The system was built on the assumption that access is temporary, purposive, and returnable. When the human treats it as permanent, personal, and irreversible, the system bends under the weight of that misalignment. Privilege creep is not a technical failure alone — it is a failure of relationship between the human and the system’s fundamental rhythm.
Nishkama Karma is the human’s half of the contract.
The Formal Extension
Part I gave us the Zero Trust Invariant:
Trust(t) ⇔ Align(I(t), A(t), T(t))
Part V proposes its natural extension — the Perturbation Model that describes the full lifecycle, not just the moment of evaluation:
GroundState(S) = DenyPerturbation = Request(I, intent, t) ← SpandaEvaluation = Align(I(t), A(t), T(t)) ← The InvariantGrant = Temporary departure from GroundStateAction = Purposive exercise of GrantReturn = Expiry | Revocation → GroundState restored
The system is always moving between these states. The Grant is never the destination. It is a phase — a necessary, legitimate, temporary perturbation — between two instances of ground.
A Zero Trust architecture that honors this model does not merely check access at each moment. It understands that access is, by its nature, a deviation from the resting state, and that its design must actively support the return. Not because return is punitive, but because return is natural.
The System That Breathes
We began this series with a question about trust — what it is, how it is maintained, why it cannot be assumed to persist. We established that trust is momentary correctness, not lasting belief. We followed that insight through the mechanics of impermanence, the mindfulness of friction, and the relief of surrendering the ego of administration.
What we arrive at, finally, is this:
A mature Zero Trust architecture does not merely defend. It breathes. Access expands from ground when truth justifies it. It contracts back to ground when truth no longer does. The expansion is Spanda — purposive, aligned, temporary. The contraction is Pratyahara — natural, disciplined, restorative. The action taken in between is Nishkama Karma — precise, detached, accountable.
The human who understands this does not fight the system. They move with it. They request what the present moment requires. They act with focus. They release without grief. They rest in Default Deny not as a limitation, but as the ground from which the next legitimate action will arise.

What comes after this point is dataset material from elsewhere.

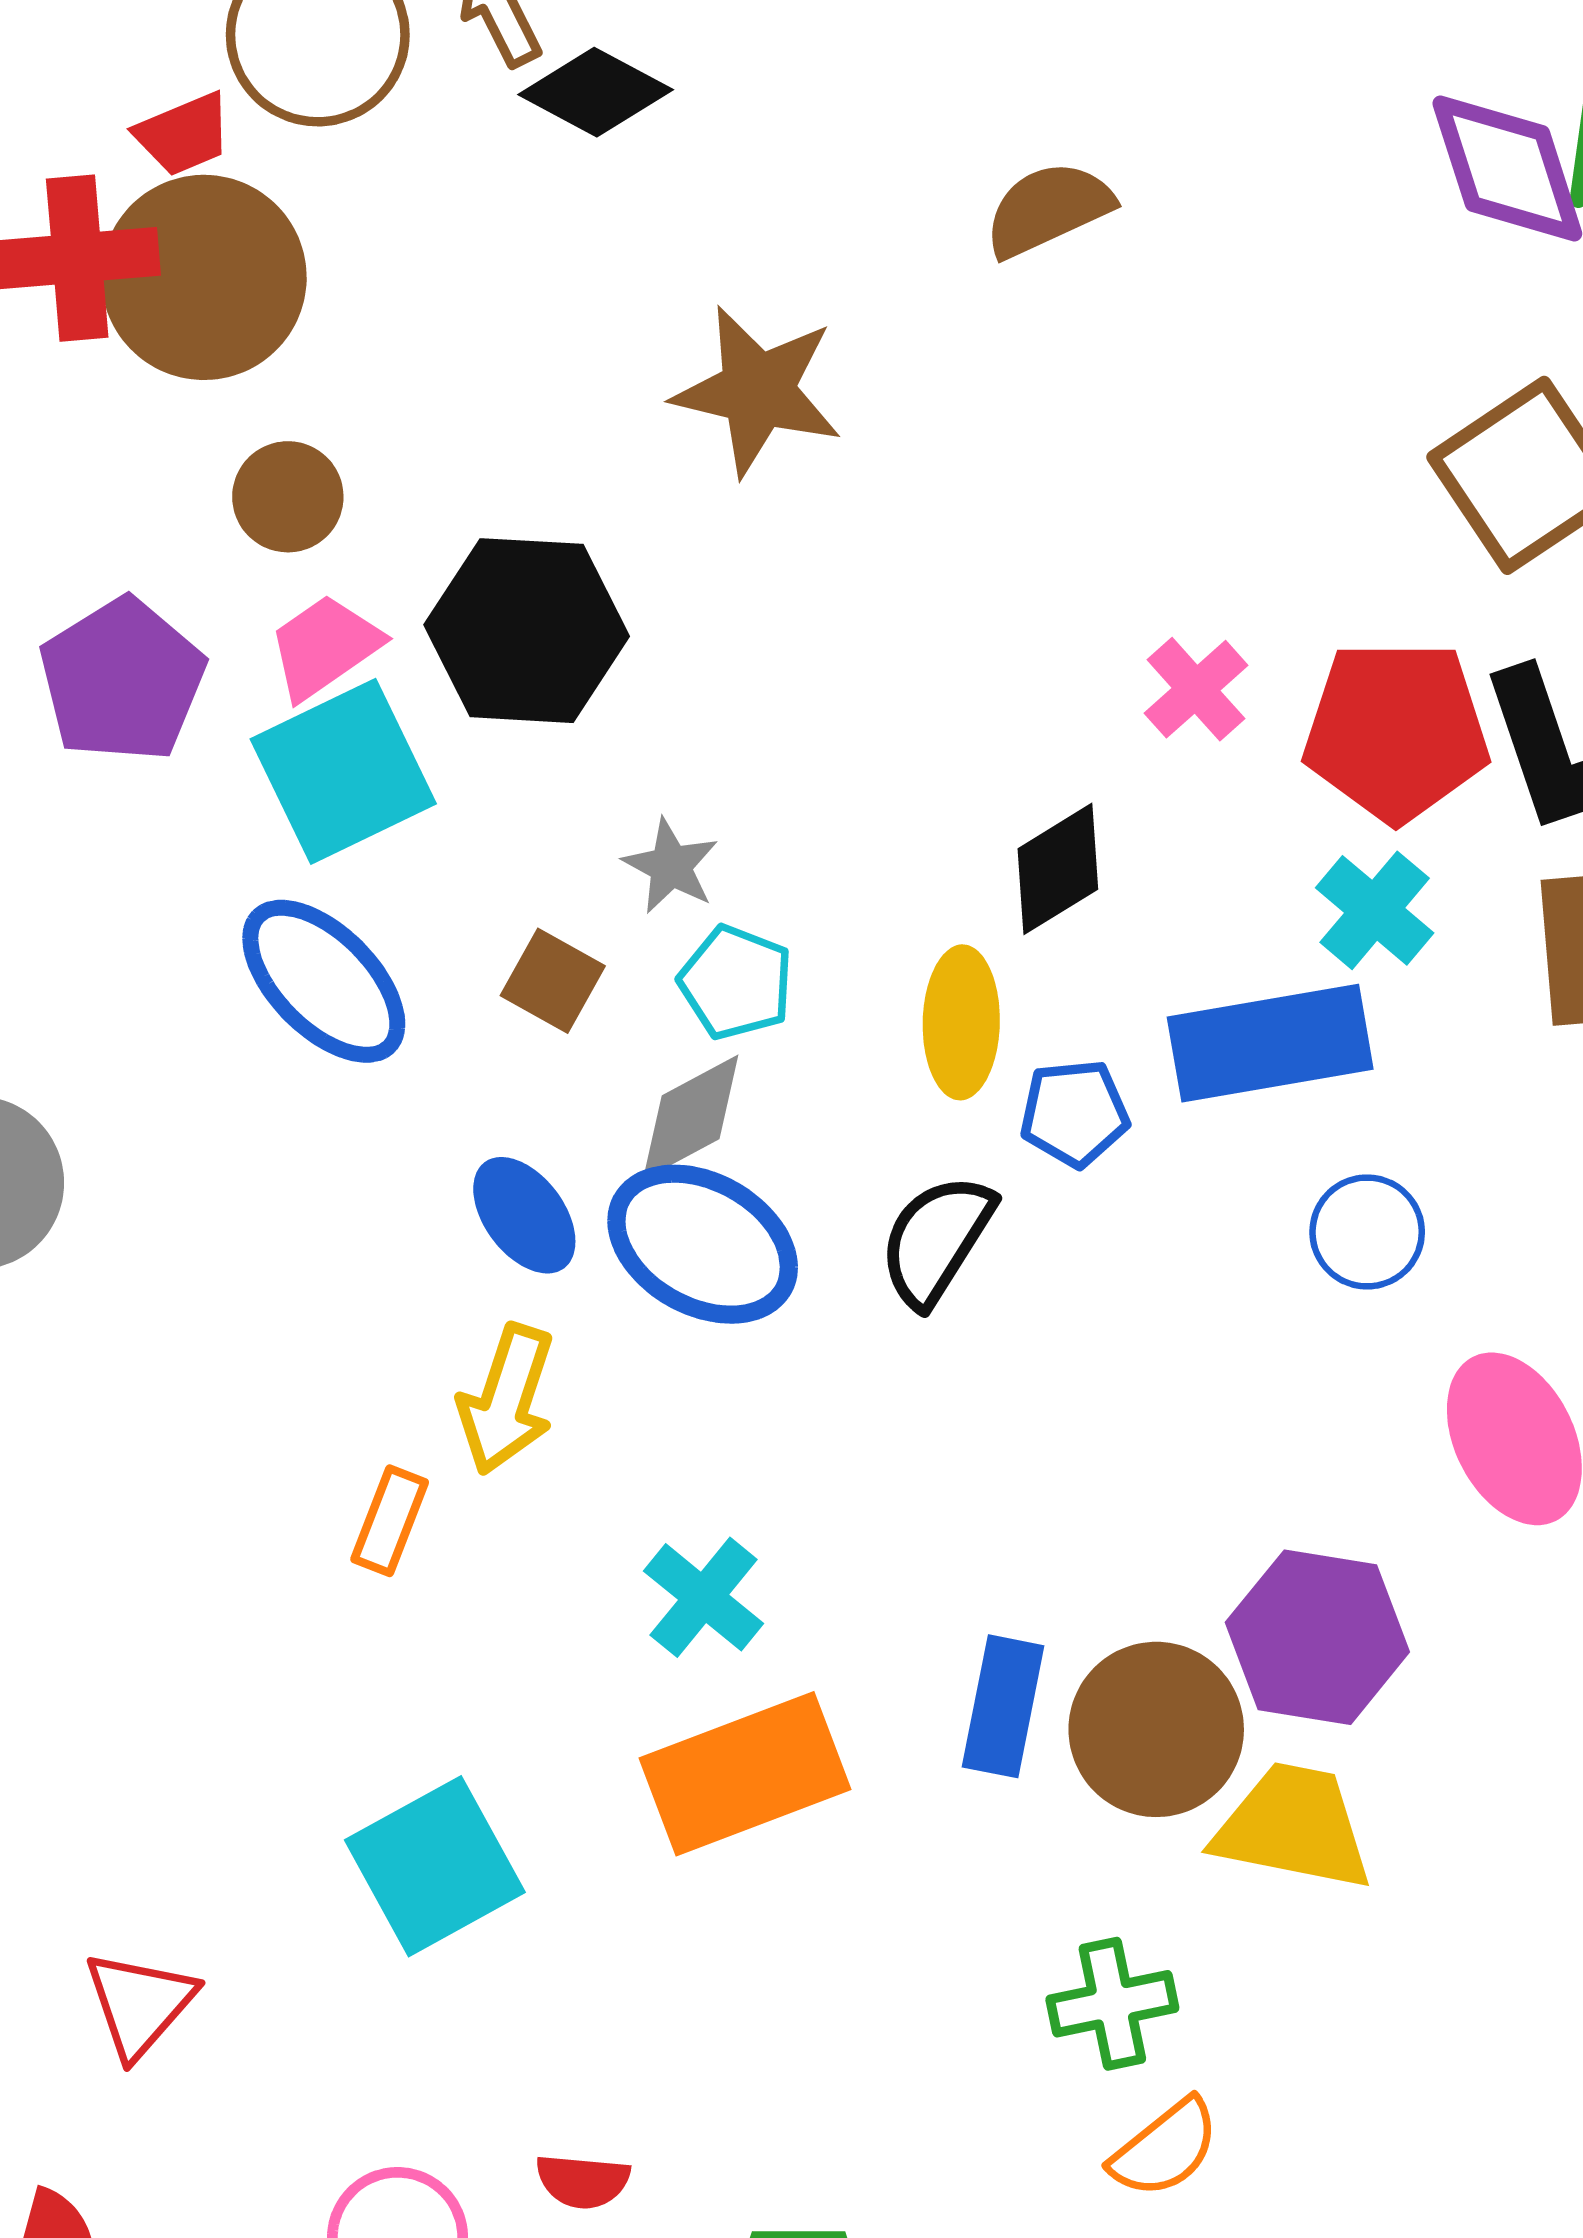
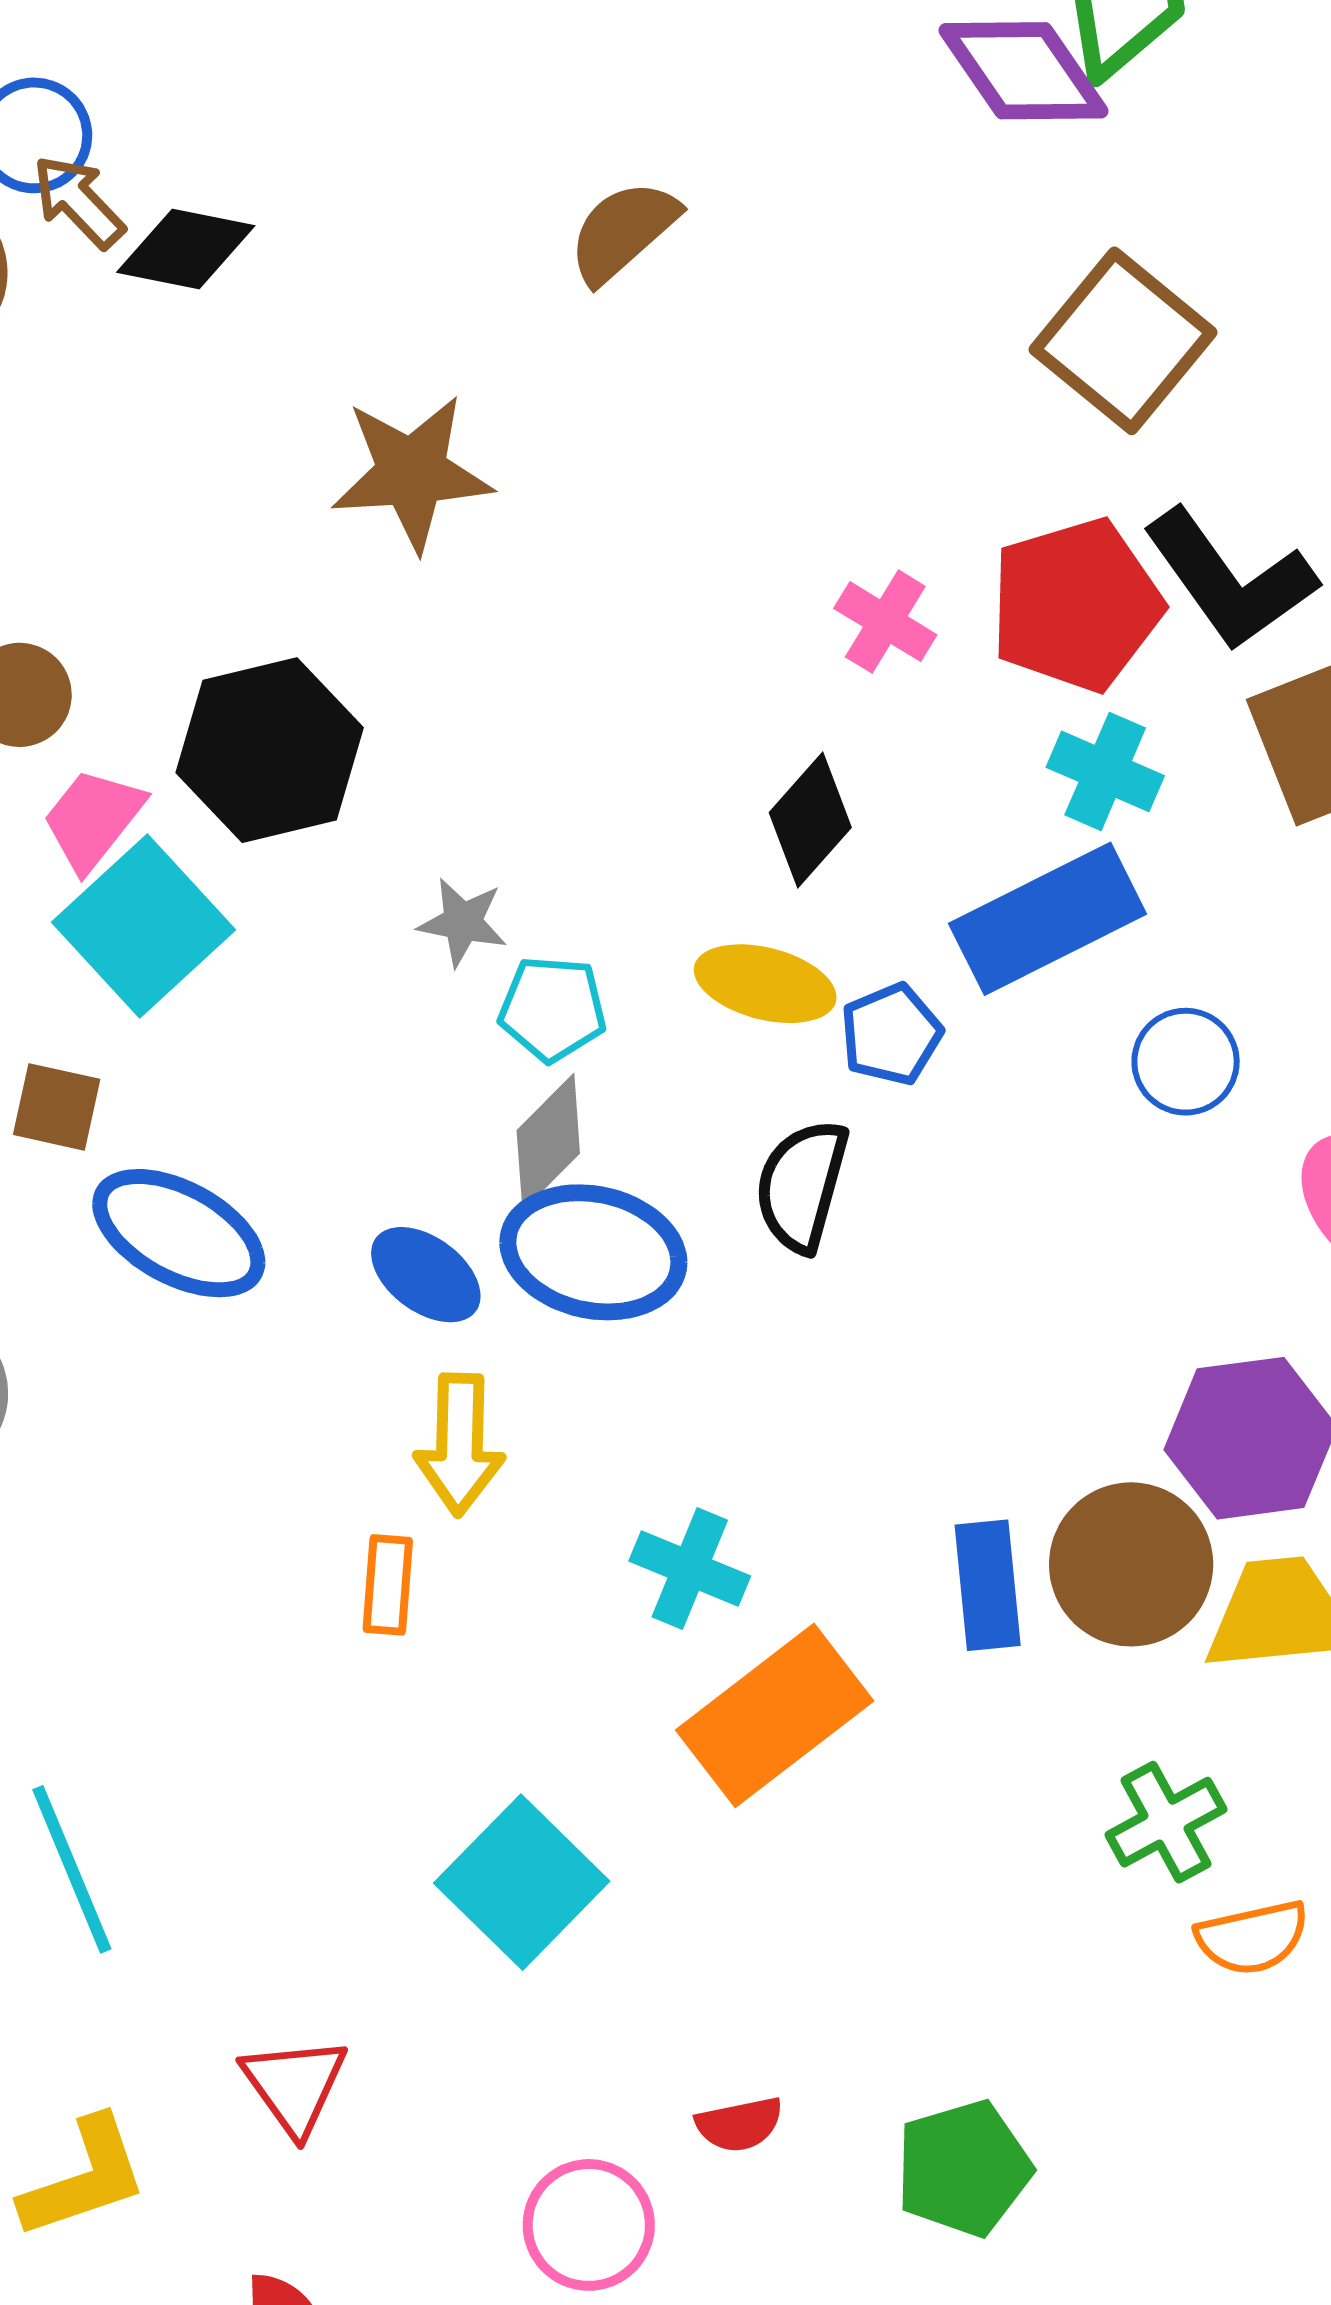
blue ellipse: (324, 981) -> (179, 1233), moved
brown square: (553, 981) -> (57, 1107), moved
yellow ellipse: (961, 1022) -> (765, 984), turned -60
orange semicircle: (1165, 2148) -> (1252, 1938), turned 43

And the system, for its part, does not distrust its users. It simply remembers what they sometimes forget — that stillness was here first. That every grant is a gift from a momentary alignment of truth. That access, to be legitimate, must always know how to end.
This is the Zero Trust Invariant, completed. Not a formula for control — a formula for right relationship between the human and the system. Between the perturbation and the ground. Between the pulse and the silence from which it came.